*TASK GOAL*:
Which lines run from the one containing "responsibility." to the end of the entries below? Retype exactly those, both ends included.

*DATA TO EXAMINE*:
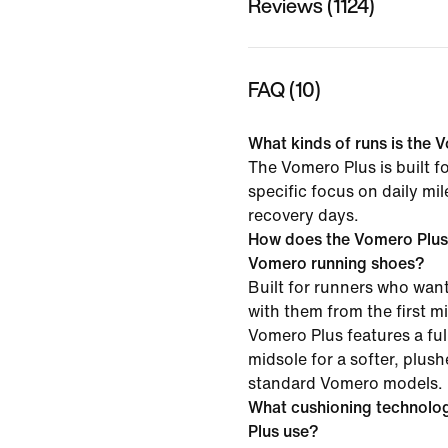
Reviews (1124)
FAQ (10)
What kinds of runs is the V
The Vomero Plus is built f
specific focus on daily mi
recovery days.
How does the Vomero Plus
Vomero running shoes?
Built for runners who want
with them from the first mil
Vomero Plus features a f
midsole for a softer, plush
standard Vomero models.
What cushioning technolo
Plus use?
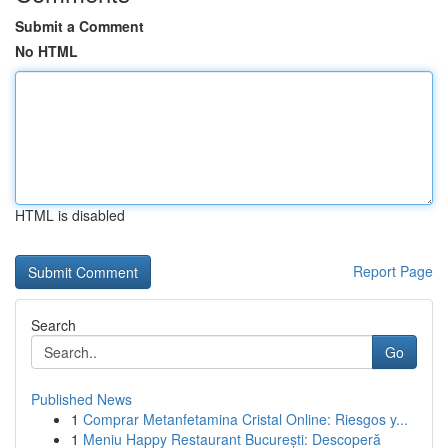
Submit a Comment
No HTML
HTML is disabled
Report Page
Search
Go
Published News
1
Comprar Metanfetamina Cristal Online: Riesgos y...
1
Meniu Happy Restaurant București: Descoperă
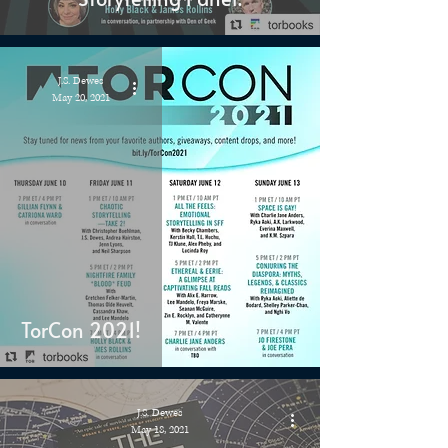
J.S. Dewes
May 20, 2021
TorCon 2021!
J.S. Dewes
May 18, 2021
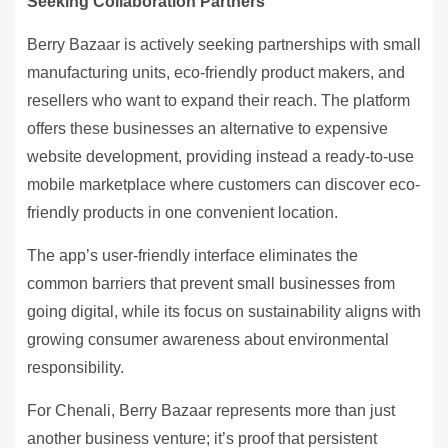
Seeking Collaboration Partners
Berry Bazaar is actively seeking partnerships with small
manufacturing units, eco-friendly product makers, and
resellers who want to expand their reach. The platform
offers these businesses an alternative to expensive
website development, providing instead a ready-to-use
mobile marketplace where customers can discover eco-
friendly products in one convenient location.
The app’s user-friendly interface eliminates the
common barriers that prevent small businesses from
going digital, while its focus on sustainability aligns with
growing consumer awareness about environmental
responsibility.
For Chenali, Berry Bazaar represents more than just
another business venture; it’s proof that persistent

*WRITTEN REPLY*:
responsibility.
For Chenali, Berry Bazaar represents more than just
another business venture; it’s proof that persistent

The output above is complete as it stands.